Investments like stock, trading in commodities (especially agricultural commodities) and export or import involves some understanding of what company products represent; the target markets they serve and what they need right now, the general churn of economic forces, the study of price trends and patterns, and the ability to read complicated spreadsheets perhaps generally the cash flow in order to make investment decisions. But even if an investor carefully distills this information, one may be still bet against the market, with the assumption that the market is currently valuing or undervaluing the intending investment product and its potential to increase in value or devalue over time. The Coronavirus Pandemic does not change those economic rules rather it has just added complexity to an investor’s speculations. Therefore, the virus has brought a new normal that investors must also watch for and ensure to do their due diligence properly before committing funds to any investment.

Investor’s watch out

Emotion is a powerful driver for individual investors. They need to strip themselves of the emotions that can lead to bad investment decisions. Investors may be particularly vulnerable during the COVID-19 and post COVID eras as many intending investors may face economic uncertainty and concerns about future returns on investments. Therefore investors must watch out and try to set realistic rules, strategies and goals with an eagle vision for their investment and stick to them, even when feelings change. Also, investors should spend more time on due diligence before committing to investment deals.

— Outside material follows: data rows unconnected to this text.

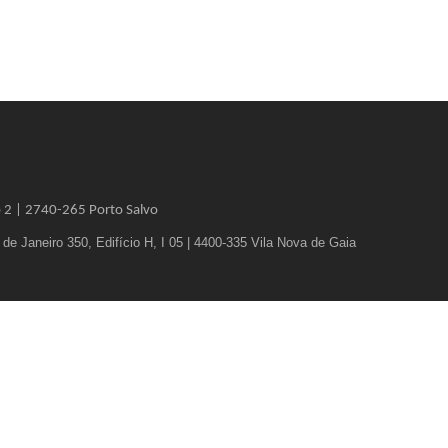
o 2 |
2740-265 Porto Salvo
e Janeiro 350, Edifício H, I 05 | 4400-335 Vila Nova de Gaia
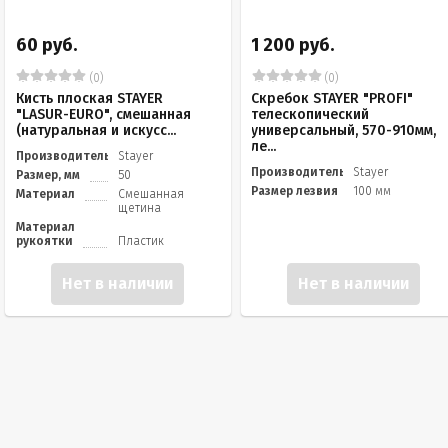
60 руб.
1 200 руб.
(0)
(0)
Кисть плоская STAYER
Скребок STAYER "PROFI"
"LASUR-EURO", смешанная
телескопический
(натуральная и искусс...
универсальный, 570-910мм,
ле...
Производитель
Stayer
Производитель
Stayer
Размер, мм
50
Размер лезвия
100 мм
Материал
Смешанная
щетина
Материал
рукоятки
Пластик
Нет в наличии
Нет в наличии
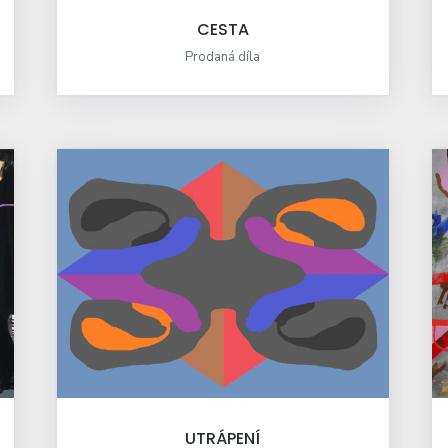
CESTA
Prodaná díla
UTRÁPENÍ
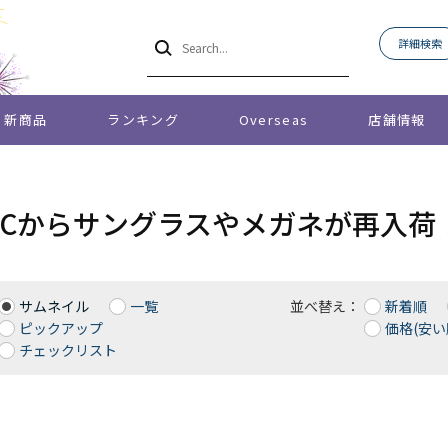
詳細検索
新商品
ランキング
Overseas
店舗情報
SPECからサングラスやメガネが再入荷
サムネイル
一覧
並べ替え：
新着順
ピックアップ
価格(安い
チェックリスト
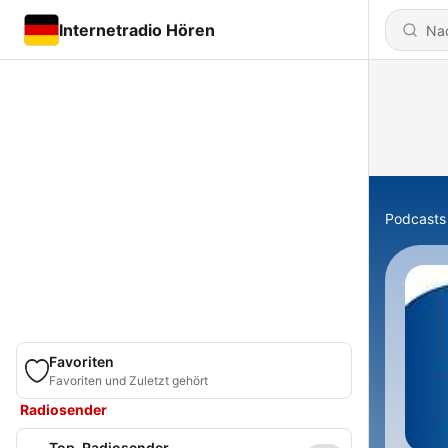
Internetradio Hören
Podcasts
Favoriten
Favoriten und Zuletzt gehört
Radiosender
Top-Radiosender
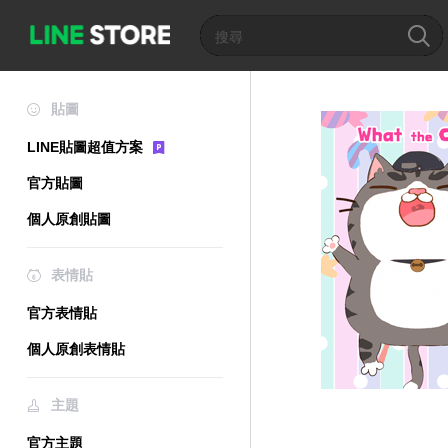
貼圖
LINE貼圖超值方案
官方貼圖
個人原創貼圖
表情貼
官方表情貼
個人原創表情貼
主題
官方主題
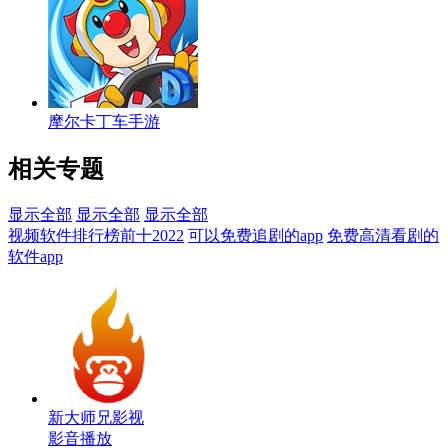
摩尔卡丁车手游
相关专题
显示全部
显示全部
显示全部
视频软件排行榜前十2022
可以免费追剧的app
免费高清看剧的
软件app
新大师兄影视
影音播放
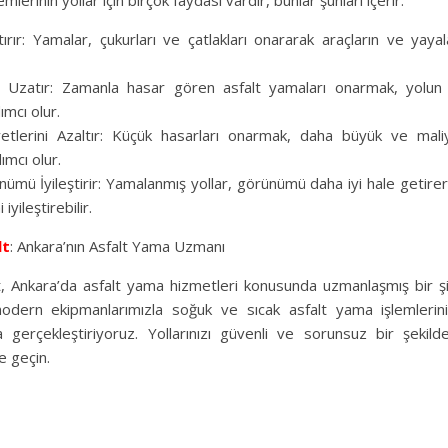
mlerinin yollar için birçok faydası vardır, bunlar şunları içerir:
ırır: Yamalar, çukurları ve çatlakları onararak araçların ve yayal
Uzatır: Zamanla hasar gören asfalt yamaları onarmak, yolu
mcı olur.
etlerini Azaltır: Küçük hasarları onarmak, daha büyük ve maliye
mcı olur.
nümü İyileştirir: Yamalanmış yollar, görünümü daha iyi hale getirer
iyileştirebilir.
lt
: Ankara’nın Asfalt Yama Uzmanı
, Ankara’da asfalt yama hizmetleri konusunda uzmanlaşmış bir şi
odern ekipmanlarımızla soğuk ve sıcak asfalt yama işlemlerini
a gerçekleştiriyoruz. Yollarınızı güvenli ve sorunsuz bir şekil
e geçin.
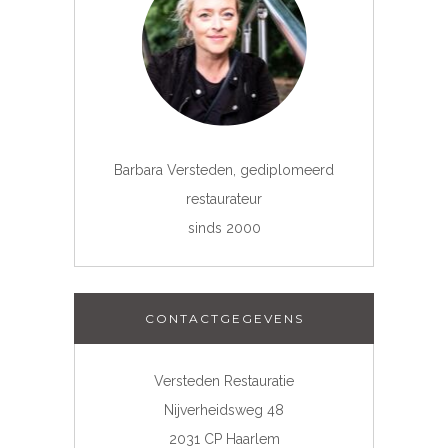
Barbara Versteden, gediplomeerd
restaurateur
sinds 2000
CONTACTGEGEVENS
Versteden Restauratie
Nijverheidsweg 48
2031 CP Haarlem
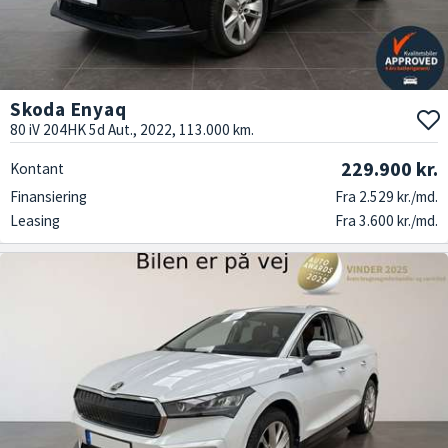
Skoda Enyaq
80 iV 204HK 5d Aut., 2022, 113.000 km.
229.900 kr.
Kontant
Finansiering
Fra 2.529 kr./md.
Leasing
Fra 3.600 kr./md.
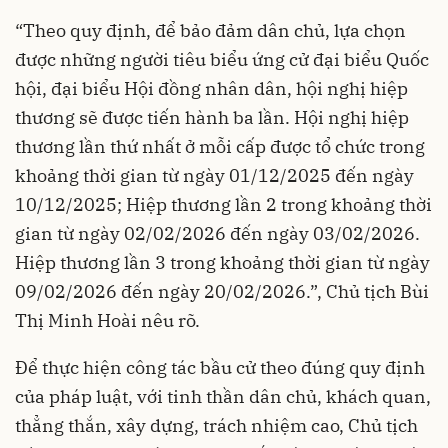
“Theo quy định, để bảo đảm dân chủ, lựa chọn
được những người tiêu biểu ứng cử đại biểu Quốc
hội, đại biểu Hội đồng nhân dân, hội nghị hiệp
thương sẽ được tiến hành ba lần. Hội nghị hiệp
thương lần thứ nhất ở mỗi cấp được tổ chức trong
khoảng thời gian từ ngày 01/12/2025 đến ngày
10/12/2025; Hiệp thương lần 2 trong khoảng thời
gian từ ngày 02/02/2026 đến ngày 03/02/2026.
Hiệp thương lần 3 trong khoảng thời gian từ ngày
09/02/2026 đến ngày 20/02/2026.”, Chủ tịch Bùi
Thị Minh Hoài nêu rõ.
Để thực hiện công tác bầu cử theo đúng quy định
của pháp luật, với tinh thần dân chủ, khách quan,
thẳng thắn, xây dựng, trách nhiệm cao, Chủ tịch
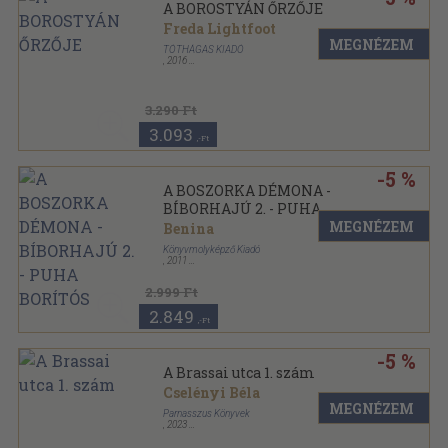
A BOROSTYÁN ŐRZŐJE
Freda Lightfoot
MEGNÉZEM
TÓTHÁGAS KIADÓ
,
2016
Kartonált
3.290 Ft
3.093
,-Ft
-5 %
A BOSZORKA DÉMONA -
BÍBORHAJÚ 2. - PUHA
BORÍTÓS
MEGNÉZEM
Benina
Könyvmolyképző Kiadó
,
2011
Kartonált
2.999 Ft
2.849
,-Ft
-5 %
A Brassai utca 1. szám
Cselényi Béla
MEGNÉZEM
Parnasszus Könyvek
,
2023
Kartonált
,
246
oldal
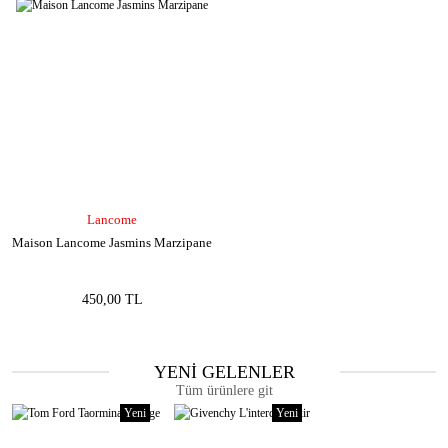
Lancome
Maison Lancome Jasmins Marzipane
450,00 TL
YENİ GELENLER
Tüm ürünlere git
Yeni
Yeni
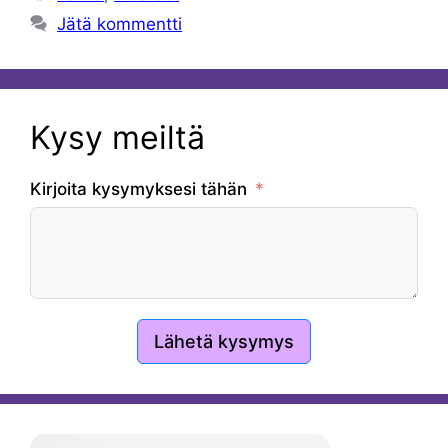
Jätä kommentti
Kysy meiltä
Kirjoita kysymyksesi tähän
Lähetä kysymys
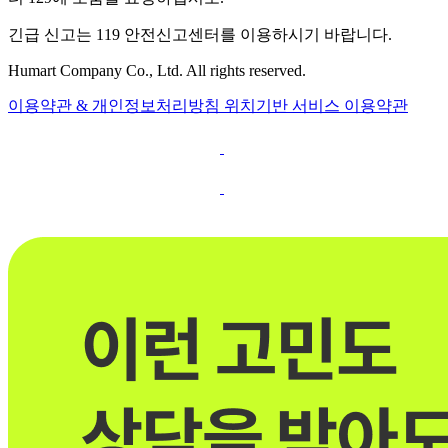
긴급 신고는 119 안전신고센터를 이용하시기 바랍니다.
Humart Company Co., Ltd. All rights reserved.
이용약관 & 개인정보처리방침
위치기반 서비스 이용약관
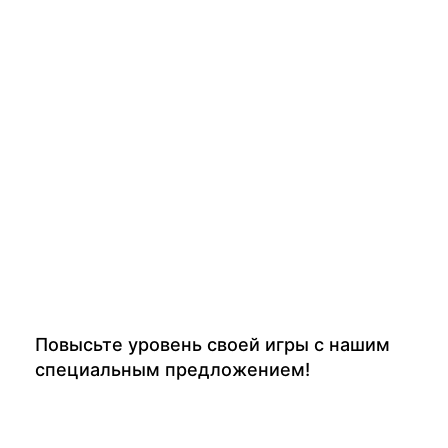
Повысьте уровень своей игры с нашим
специальным предложением!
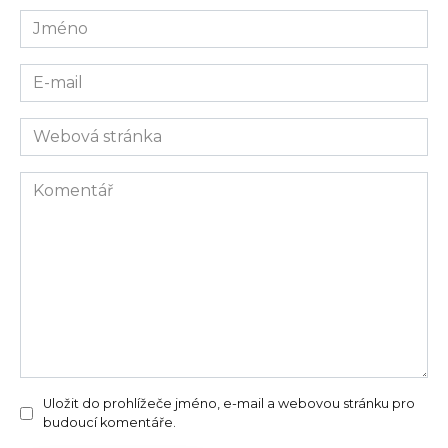
Jméno
E-
mail
Webová
stránka
Komentář
Uložit do prohlížeče jméno, e-mail a webovou stránku pro
budoucí komentáře.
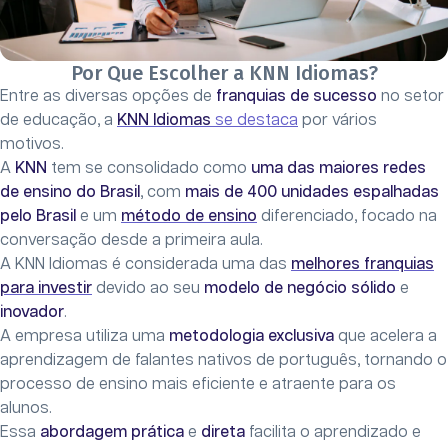
Por Que Escolher a KNN Idiomas?
Entre as diversas opções de
franquias de sucesso
no setor
de educação, a
KNN Idiomas
se destaca
por vários
motivos.
A
KNN
tem se consolidado como
uma das maiores redes
de ensino do Brasil
, com
mais de 400 unidades espalhadas
pelo Brasil
e um
método de ensino
diferenciado, focado na
conversação desde a primeira aula.
A KNN Idiomas é considerada uma das
melhores franquias
para investir
devido ao seu
modelo de negócio sólido
e
inovador
.
A empresa utiliza uma
metodologia exclusiva
que acelera a
aprendizagem de falantes nativos de português, tornando o
processo de ensino mais eficiente e atraente para os
alunos.
Essa
abordagem prática
e
direta
facilita o aprendizado e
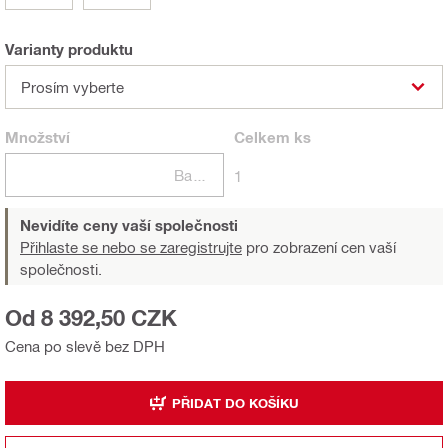
Varianty produktu
Prosím vyberte
Množství
Celkem
ks
Balení
1
Nevidíte ceny vaší společnosti
Přihlaste se nebo se zaregistrujte
pro zobrazení cen vaší
společnosti.
Od 8 392,50 CZK
Cena po slevě bez DPH
PŘIDAT DO KOŠÍKU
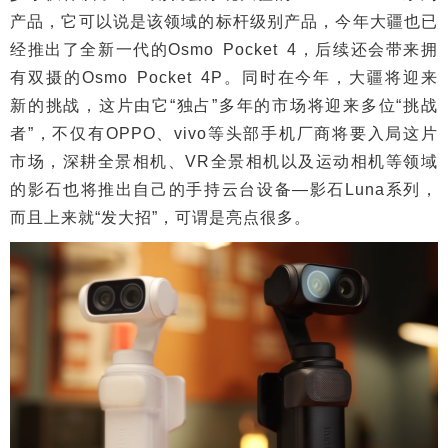
产品，它可以说是该领域的标杆级别产品，今年大疆也已
经推出了全新一代的Osmo Pocket 4，后续还会带来拥
有双摄的Osmo Pocket 4P。同时在今年，大疆将迎来
新的挑战，这片由它“独占”多年的市场将迎来多位“挑战
者”，不仅有OPPO、vivo等头部手机厂商将要入局这片
市场，深耕全景相机、VR全景相机以及运动相机等领域
的影石也将推出自己的手持云台设备—影石Luna系列，
而且上来就“发大招”，可谓是亮点很多。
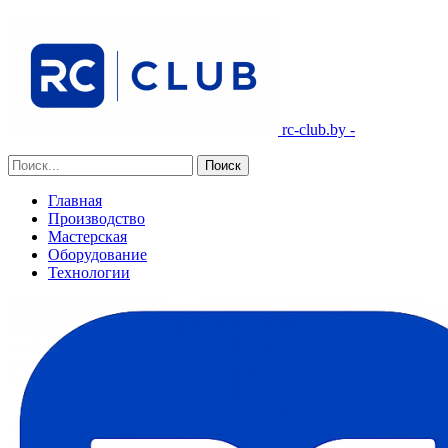
rc-club.by -
Главная
Производство
Мастерская
Оборудование
Технологии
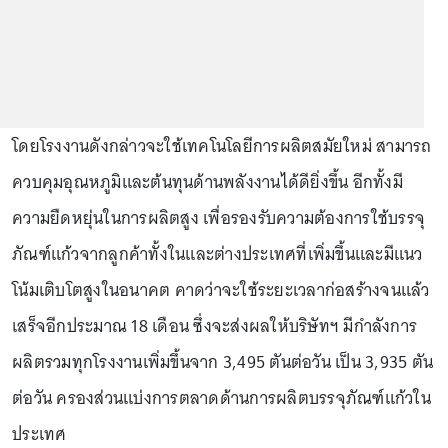
โดยโรงงานดังกล่าวจะใช้เทคโนโลยีการผลิตสมัยใหม่ สามารถ
ควบคุมอุณหภูมิและต้นทุนด้านพลังงานได้ดียิ่งขึ้น อีกทั้งมี
ความยืดหยุ่นในการผลิตสูง เพื่อรองรับความต้องการใช้บรรจุ
ภัณฑ์แก้วจากลูกค้าทั้งในและต่างประเทศที่เพิ่มขึ้นและมีแนว
โน้มเติบโตสูงในอนาคต คาดว่าจะใช้ระยะเวลาก่อสร้างจนแล้ว
เสร็จอีกประมาณ 18 เดือน ซึ่งจะส่งผลให้บริษัทฯ มีกำลังการ
ผลิตรวมทุกโรงงานเพิ่มขึ้นจาก 3,495 ตันต่อวัน เป็น 3,935 ตัน
ต่อวัน ครองส่วนแบ่งการตลาดด้านการผลิตบรรจุภัณฑ์แก้วใน
ประเทศ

Finally, we believe the market is reacting to several “new normal” like digitization and assumptions. First, investors are looking beyond this year, believing the crisis is approaching its end with vaccines expected to be ready by the end of 2020. Most Investors expect normalization in 2021 and believe that the world is now able to handle the virus better. Investors must equip themselves with new skills, technology, necessary investment information and adoption of new marketing strategies so as to position properly for the 2021 year ahead. More so, they must have investment strategy that makes sense. Keeping sight of your personal goals and managing your emotions is vital when the markets are in crisis as this is the case now. According to an Economist, Benjamin Graham, mentor of the famous investor Warren Buffet, “we are often our own biggest enemy, when it comes to investing.”